Kroos to zawodnik reprezentacji Niemiec i hiszpańskiego klubu Real Madryt. W tym roku piłkarz postanowił zakończyć bogatą karierę. W jednym z wywiadów Kroos mówił o tym, co zamierza robić na sportowej emeryturze. Jego wypowiedź zahaczyła o temat migracji i z miejsca wywołała gorącą dyskusję w Niemczech.
Niemcy nie są bezpiecznym krajem?
W rozmowie z dziennikarzem Kroos stwierdził, że nie zamierza wrócić do Niemiec, ale pozostanie z rodziną w Madrycie. Jako powód wymienił pogodę, ale także kwestie bezpieczeństwa.
– Nadal uważam, że Niemcy są naprawdę wspaniałym krajem. Uwielbiamy tu być, ale nie są to już takie Niemcy, jakie były dziesięć lat temu, kiedy wyjeżdżaliśmy. Mam na przykład 7-letnią córkę. Gdy będzie starsza, gdy skończy 13, 14, 15 lat, i gdyby ktoś zapytał mnie teraz: Czy wypuściłbym swoją córkę o 23:00 w Hiszpanii, gdy będzie miała 14 lat, czy w dużym niemieckim mieście? Myślę, że obecnie skłaniałbym się ku Hiszpanii — powiedział piłkarz w podcaście ZDF "Lanz & Precht".
Migracja zmieniła kraj
Co ciekawe, słowa Kroosa nie są odosobnionym głosem na temat negatywnych zmian, jakie w ostatnich dziesięcioleciach zaszły w Niemczech.
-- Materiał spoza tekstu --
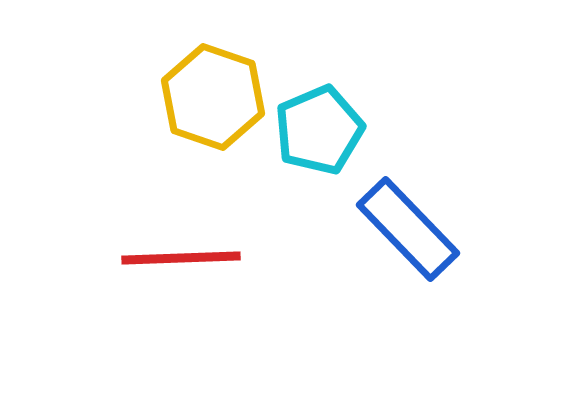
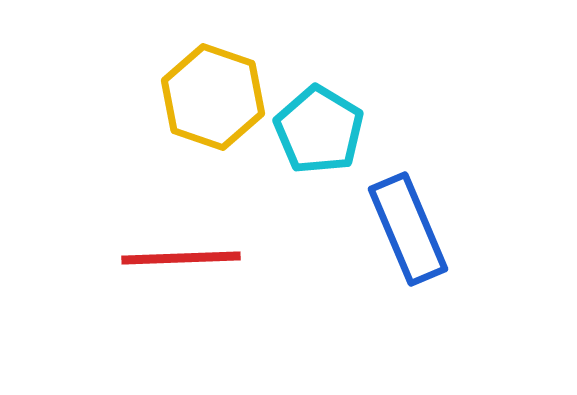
cyan pentagon: rotated 18 degrees counterclockwise
blue rectangle: rotated 21 degrees clockwise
W podobnym tonie co zawodnik, wypowiedział się niedawno premier Węgier.
Mówiąc o Niemczech, Viktor Orban stwierdził, że ten kraj "nie smakuje tak jak dawniej i nie pachnie tak jak dawniej". Wszystko, zdaniem polityka, z powodu błędnej polityki migracyjnej prowadzonej przez ostatnie dziesięciolecia przez niemiecki rząd.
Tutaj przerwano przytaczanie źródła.